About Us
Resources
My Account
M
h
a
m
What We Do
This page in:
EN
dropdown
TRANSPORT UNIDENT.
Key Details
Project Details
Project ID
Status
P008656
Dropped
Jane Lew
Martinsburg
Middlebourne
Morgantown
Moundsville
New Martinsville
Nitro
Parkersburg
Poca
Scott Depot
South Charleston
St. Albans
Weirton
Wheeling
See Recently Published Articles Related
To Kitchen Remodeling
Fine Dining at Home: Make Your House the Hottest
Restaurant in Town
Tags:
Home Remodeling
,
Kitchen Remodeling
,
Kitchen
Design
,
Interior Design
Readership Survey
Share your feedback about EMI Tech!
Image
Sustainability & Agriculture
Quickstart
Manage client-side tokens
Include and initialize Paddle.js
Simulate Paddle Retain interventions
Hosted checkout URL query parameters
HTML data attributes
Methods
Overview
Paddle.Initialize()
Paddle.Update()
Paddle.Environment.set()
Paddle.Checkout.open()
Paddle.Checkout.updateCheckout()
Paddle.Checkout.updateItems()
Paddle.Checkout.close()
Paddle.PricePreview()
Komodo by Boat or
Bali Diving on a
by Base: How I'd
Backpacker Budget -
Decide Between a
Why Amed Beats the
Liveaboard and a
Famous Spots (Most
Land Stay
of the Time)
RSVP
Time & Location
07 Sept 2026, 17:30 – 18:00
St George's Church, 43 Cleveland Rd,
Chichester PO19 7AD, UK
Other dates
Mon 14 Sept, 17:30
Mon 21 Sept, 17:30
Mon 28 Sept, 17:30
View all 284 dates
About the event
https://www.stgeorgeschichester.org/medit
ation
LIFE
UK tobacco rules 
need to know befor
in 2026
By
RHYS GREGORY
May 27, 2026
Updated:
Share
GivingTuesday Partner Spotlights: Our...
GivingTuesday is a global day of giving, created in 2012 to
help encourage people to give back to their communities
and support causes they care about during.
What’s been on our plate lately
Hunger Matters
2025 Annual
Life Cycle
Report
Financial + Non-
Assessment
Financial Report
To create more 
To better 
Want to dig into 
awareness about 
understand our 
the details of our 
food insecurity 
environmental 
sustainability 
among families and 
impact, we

- [WORK ITEM]:
Line by line, transcribe the material above exactly.

- [WORKED SOLUTION]:
About Us
Resources
My Account
M
h
a
m
What We Do
This page in:
EN
dropdown
TRANSPORT UNIDENT.
Key Details
Project Details
Project ID
Status
P008656
Dropped
Jane Lew
Martinsburg
Middlebourne
Morgantown
Moundsville
New Martinsville
Nitro
Parkersburg
Poca
Scott Depot
South Charleston
St. Albans
Weirton
Wheeling
See Recently Published Articles Related
To Kitchen Remodeling
Fine Dining at Home: Make Your House the Hottest
Restaurant in Town
Tags:
Home Remodeling
,
Kitchen Remodeling
,
Kitchen
Design
,
Interior Design
Readership Survey
Share your feedback about EMI Tech!
Image
Sustainability & Agriculture
Quickstart
Manage client-side tokens
Include and initialize Paddle.js
Simulate Paddle Retain interventions
Hosted checkout URL query parameters
HTML data attributes
Methods
Overview
Paddle.Initialize()
Paddle.Update()
Paddle.Environment.set()
Paddle.Checkout.open()
Paddle.Checkout.updateCheckout()
Paddle.Checkout.updateItems()
Paddle.Checkout.close()
Paddle.PricePreview()
Komodo by Boat or
Bali Diving on a
by Base: How I'd
Backpacker Budget -
Decide Between a
Why Amed Beats the
Liveaboard and a
Famous Spots (Most
Land Stay
of the Time)
RSVP
Time & Location
07 Sept 2026, 17:30 – 18:00
St George's Church, 43 Cleveland Rd,
Chichester PO19 7AD, UK
Other dates
Mon 14 Sept, 17:30
Mon 21 Sept, 17:30
Mon 28 Sept, 17:30
View all 284 dates
About the event
https://www.stgeorgeschichester.org/medit
ation
LIFE
UK tobacco rules 
need to know befor
in 2026
By
RHYS GREGORY
May 27, 2026
Updated:
Share
GivingTuesday Partner Spotlights: Our...
GivingTuesday is a global day of giving, created in 2012 to
help encourage people to give back to their communities
and support causes they care about during.
What’s been on our plate lately
Hunger Matters
2025 Annual
Life Cycle
Report
Financial + Non-
Assessment
Financial Report
To create more 
To better 
Want to dig into 
awareness about 
understand our 
the details of our 
food insecurity 
environmental 
sustainability 
among families and 
impact, we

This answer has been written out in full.